Rivaliser avec l’expérience in-store ?
Alors que toutes les offres s’alignent, l’enjeu pour ces plateformes est aussi de créer de la préférence de marque. Côté quick commerce, Gorillas veut prendre de vitesse ses concurrents grâce à ses livreurs, tous salariés, qui sont considérés comme des ambassadeurs de la marque. Ils sont incentivés sur la qualité de la livraison, jaugée grâce aux questionnaires envoyés après chaque commande, plutôt que sur leur nombre. À défaut de pouvoir se distinguer sur les packagings, comme le font notamment des restaurateurs – comme Big Mamma et son Napoli Gang ou Rainbow Kitchen -, qui veulent valoriser le produit en créant la surprise chez le client au moment de l’ouverture, Gorillas surprend et améliore l’expérience client en multipliant les petites attentions. On peut citer par exemple des drapeaux et des kits de maquillage offerts pendant l’Euro de football ou les JO, ou encore la distribution gratuite de produits en fin de vie, des fruits et légumes aux pâtisseries. Sans oublier les fréquents échantillonnages réalisés dans le cadre d’opérations promotionnelles avec des marques nationales.

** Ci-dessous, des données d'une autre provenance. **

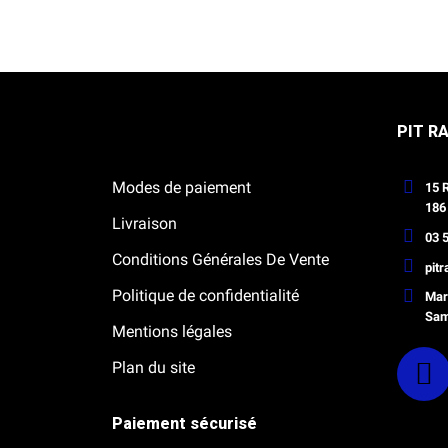
Notre boutique Pitracing à La-Lande-
PIT R
de-Fronsac
Modes de paiement
15 
186
Livraison
03 5
Conditions Générales De Vente
pit
Politique de confidentialité
Mard
Sam
Mentions légales
Plan du site
Paiement sécurisé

Et pour provoquer les achats d’impulsion, le service propose des sélections de produits, à l’instar de certaines enseignes partenaires d’Uber Eats ou de Deliveroo : apéritif, petit-déjeuner, barbecue ou encore sélection de glaces lors des fortes chaleurs. À l’avenir, ces services pourront aller plus loin en intégrant des modules de suggestion de produits, afin de permettre au client de constituer rapidement des recettes de repas complètes. Enfin, c’est grâce aux contenus que les solutions de livraison peuvent se distinguer : tout comme les enseignes misent sur des » sas apprenants » pour réinventer l’expérience en magasin, les pure players peuvent s’appuyer sur la demande de transparence venant des consommateurs pour expliquer leur process ou la provenance de leurs produits. Un levier dont s’est emparé Mon-Marché.fr : » Sur les réseaux ou via nos newsletters, nous communiquons beaucoup sur les normes HVE comme une alternative au bio. Nos clients peuvent scanner nos produits pour savoir où ils ont poussé. Enfin, nous avons aussi pris la parole pour aider les producteurs lors des épisodes de gel « , explique Gilles Raison, qui n’exclut pas un jour d’ouvrir un espace physique pour donner corps à cette démarche pédagogique et mettre en relation consommateurs et producteurs. Au printemps, un premier essai avait été mené à Paris, avec le passage d’un tracteur et d’une remorque place de l’Hôtel de Ville, place des Vosges ou encore à Boulogne- Billancourt. Au total, Mon-Marché.fr a distribué 3 tonnes de tomates et 1 tonne de cerises à quelque 4 000 Franciliens… en attendant, là encore, de prochaines initiatives similaires dans tout l’Hexagone ?
MAJ 06/09/21 : Depuis l’écriture de cet article, l’enseigne Carrefour a pris une participation au sein du Français Cajoo, qui a levé 40 millions d’euros, tandis que le britannique Dija était racheté par l’américain GoPuff. Le russe Yango Deli et le britannique Zapp se sont aussi implantés à Paris.